Abstract
A 48-year-old woman presented with sudden-onset altered sensorium 2 days after a snake bite (unidentified species) and was found to have a large right frontal intracerebral haemorrhage (ICH) with transtentorial herniation (TTH) causing brain stem compression. A day later, neurological examination revealed internuclear ophthalmoplegia (INO) fitting the clinical description of wall eyed bilateral INO syndrome. INO is a rare ocular motor sign, the most common causes being brain stem infarction, haemorrhage or demyelinating disease. It rarely acts as a false localising sign, such as in this case, and in an even rarer cause for ICH, that is, haemotoxic snake bite without initial evidence of coagulopathy. An emphasis needs to be laid on detailed physical examination, often considered a lost art nowadays, to help detect subtle clinical signs which could herald ominous complications of conditions like TTH and help in early diagnosis and treatment of the same.
Keywords: brain stem / cerebellum, neurology, emergency medicine, cranial nerves
Background
Wall eyed bilateral internuclear ophthalmoplegia (WEBINO) is a rare neurological sign and usually a localising sign in brain stem lesions, most commonly due to vascular (infarct or haemorrhage) or demyelinating disorders (multiple sclerosis (MS)).

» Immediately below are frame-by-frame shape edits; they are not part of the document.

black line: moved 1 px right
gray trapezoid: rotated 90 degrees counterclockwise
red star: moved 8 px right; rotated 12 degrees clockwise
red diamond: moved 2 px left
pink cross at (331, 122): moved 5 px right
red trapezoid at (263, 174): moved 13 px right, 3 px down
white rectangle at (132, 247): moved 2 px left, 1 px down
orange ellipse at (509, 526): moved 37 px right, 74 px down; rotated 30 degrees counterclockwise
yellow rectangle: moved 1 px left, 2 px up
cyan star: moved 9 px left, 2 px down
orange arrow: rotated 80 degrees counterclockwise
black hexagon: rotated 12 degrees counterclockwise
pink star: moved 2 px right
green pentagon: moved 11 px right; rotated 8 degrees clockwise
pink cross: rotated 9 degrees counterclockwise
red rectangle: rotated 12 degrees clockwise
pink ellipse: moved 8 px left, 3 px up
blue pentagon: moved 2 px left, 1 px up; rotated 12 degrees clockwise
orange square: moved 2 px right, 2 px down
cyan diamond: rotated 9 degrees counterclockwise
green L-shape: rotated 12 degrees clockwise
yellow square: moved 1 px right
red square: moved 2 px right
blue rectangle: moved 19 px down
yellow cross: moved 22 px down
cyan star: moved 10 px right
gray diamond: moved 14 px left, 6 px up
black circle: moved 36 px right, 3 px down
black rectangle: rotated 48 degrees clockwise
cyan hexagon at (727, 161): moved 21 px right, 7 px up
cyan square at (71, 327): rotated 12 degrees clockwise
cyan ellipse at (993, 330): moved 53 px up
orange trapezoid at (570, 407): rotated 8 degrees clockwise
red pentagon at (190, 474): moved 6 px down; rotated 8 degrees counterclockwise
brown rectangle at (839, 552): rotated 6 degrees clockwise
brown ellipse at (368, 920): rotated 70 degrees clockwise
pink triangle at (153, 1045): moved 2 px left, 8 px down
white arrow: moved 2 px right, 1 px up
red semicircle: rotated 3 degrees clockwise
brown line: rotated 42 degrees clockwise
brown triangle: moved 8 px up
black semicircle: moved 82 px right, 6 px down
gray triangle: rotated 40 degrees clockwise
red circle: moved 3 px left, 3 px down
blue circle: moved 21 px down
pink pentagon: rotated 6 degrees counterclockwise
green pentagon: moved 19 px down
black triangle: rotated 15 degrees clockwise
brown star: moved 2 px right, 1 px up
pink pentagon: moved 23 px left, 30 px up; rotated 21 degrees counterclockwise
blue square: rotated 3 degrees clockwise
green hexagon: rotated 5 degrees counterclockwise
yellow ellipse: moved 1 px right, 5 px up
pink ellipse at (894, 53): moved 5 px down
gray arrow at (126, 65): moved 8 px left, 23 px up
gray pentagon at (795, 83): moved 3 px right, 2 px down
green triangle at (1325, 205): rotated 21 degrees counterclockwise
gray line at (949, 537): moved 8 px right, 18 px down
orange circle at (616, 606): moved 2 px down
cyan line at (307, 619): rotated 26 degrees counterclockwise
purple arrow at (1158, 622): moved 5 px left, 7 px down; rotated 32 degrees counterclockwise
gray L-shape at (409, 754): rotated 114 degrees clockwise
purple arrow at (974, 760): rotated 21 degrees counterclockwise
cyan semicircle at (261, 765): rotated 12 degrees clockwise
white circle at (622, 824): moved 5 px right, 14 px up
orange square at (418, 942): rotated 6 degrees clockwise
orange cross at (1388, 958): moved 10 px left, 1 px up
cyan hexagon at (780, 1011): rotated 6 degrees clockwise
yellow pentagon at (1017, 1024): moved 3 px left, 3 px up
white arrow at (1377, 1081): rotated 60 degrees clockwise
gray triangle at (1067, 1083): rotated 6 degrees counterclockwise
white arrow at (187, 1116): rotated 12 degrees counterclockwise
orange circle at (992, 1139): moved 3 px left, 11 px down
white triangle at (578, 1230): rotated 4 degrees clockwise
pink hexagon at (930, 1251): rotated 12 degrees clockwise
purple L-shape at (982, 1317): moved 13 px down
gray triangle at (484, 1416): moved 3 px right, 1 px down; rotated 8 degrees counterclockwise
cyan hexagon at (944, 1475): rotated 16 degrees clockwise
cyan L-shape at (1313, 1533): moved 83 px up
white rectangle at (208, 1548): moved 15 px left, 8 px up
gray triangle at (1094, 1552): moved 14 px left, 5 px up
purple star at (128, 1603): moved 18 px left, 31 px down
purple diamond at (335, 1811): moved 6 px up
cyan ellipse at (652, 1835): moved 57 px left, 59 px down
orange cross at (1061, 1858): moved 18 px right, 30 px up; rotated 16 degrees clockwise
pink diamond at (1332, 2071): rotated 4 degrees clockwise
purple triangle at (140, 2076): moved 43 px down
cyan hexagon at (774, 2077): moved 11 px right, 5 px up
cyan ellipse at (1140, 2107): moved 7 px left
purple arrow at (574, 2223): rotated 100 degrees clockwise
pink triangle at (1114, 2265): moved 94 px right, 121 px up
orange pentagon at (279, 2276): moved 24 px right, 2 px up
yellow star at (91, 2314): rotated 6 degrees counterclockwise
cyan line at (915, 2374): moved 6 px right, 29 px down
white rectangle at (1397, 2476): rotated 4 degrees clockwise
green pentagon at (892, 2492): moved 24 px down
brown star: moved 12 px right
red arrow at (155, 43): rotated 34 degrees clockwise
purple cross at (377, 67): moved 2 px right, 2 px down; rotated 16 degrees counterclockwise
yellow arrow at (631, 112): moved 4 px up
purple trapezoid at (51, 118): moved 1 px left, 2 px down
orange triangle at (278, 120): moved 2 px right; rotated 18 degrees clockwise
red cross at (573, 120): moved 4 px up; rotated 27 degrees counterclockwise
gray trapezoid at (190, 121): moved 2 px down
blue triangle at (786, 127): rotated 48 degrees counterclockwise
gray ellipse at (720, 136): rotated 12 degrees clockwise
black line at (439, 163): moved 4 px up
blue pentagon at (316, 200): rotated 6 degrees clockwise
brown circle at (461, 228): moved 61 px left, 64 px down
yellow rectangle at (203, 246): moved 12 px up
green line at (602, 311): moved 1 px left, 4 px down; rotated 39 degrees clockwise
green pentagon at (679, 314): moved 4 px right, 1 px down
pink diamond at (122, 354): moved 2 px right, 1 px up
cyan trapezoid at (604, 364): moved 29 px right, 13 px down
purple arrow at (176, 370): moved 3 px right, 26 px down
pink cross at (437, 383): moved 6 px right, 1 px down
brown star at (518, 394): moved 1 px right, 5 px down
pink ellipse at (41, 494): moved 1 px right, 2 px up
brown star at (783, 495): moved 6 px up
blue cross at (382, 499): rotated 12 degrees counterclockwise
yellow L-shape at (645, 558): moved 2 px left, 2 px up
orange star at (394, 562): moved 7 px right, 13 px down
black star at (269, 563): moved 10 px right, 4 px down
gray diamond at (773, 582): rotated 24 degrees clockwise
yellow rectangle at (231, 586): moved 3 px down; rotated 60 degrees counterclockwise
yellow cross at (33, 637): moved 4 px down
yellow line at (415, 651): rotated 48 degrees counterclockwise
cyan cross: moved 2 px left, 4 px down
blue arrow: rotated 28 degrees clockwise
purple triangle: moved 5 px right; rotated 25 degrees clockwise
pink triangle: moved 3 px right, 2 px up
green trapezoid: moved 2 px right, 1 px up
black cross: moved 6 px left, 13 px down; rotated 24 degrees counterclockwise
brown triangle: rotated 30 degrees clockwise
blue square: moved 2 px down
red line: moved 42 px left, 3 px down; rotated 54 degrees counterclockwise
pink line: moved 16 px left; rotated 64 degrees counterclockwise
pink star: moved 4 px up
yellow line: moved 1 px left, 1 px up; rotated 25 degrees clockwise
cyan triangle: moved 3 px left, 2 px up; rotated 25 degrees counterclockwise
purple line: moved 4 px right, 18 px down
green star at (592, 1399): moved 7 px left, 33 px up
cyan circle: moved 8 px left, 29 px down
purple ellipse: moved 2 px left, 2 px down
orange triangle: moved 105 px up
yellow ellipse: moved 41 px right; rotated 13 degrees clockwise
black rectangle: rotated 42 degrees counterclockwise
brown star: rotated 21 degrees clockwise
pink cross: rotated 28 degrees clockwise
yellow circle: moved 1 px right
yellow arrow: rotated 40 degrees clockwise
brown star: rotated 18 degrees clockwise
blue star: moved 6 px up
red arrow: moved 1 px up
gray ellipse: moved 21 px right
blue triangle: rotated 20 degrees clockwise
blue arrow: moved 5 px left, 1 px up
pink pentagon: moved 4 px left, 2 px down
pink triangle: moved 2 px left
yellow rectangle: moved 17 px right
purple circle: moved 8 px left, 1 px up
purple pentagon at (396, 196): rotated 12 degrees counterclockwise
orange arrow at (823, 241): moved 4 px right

It involves abnormalities of horizontal gaze, which is controlled by a complex network of nuclei, connected by the medial longitudinal fasciculus (MLF) in the brain stem.
Rare causes of INO include transtentorial herniation (TTH), among which TTH due to non-traumatic causes is especially rare. Initial subtle ocular signs such as mild adduction paresis on horizontal gaze or mild exotropia on primary gaze can be easily missed during routine clinical evaluation, causing a delay in diagnosis of life-threatening conditions like TTH.
Case presentation
A 48-year-old woman presented to the emergency room (ER) late in the evening, with sudden-onset agitation and irrelevant talk for 4–5 hours. She was referred from a primary health centre (PHC) a few hours away, where she had been admitted 2 days prior for an alleged snake bite (unidentified species) on her right fourth finger. The only symptom at onset had been nausea and one episode of vomiting. She had no history of head trauma, no known comorbidities or significant medical, surgical or personal history and had not been on any medication for any illness (figure 1).
After remaining asymptomatic for 2 days, she developed sudden-onset altered mental status. On presentation in the ED, she was agitated, with irrelevant talk. She was vitally stable with a blood pressure (BP) of 140/90 mm Hg and subsequently was diagnosed with hypertension (systolic BP remained in the range of 150–160 mm of Hg) during her course of stay. Fang marks were visible on her right fourth finger with a small linear abrasion and no other local inflammatory signs. Initially, on examination, the left eye was deviated downward and outward with a mid-dilated pupil and intact light reflex (likely partial oculomotor palsy). No other focal neurological deficits were present (figure 2).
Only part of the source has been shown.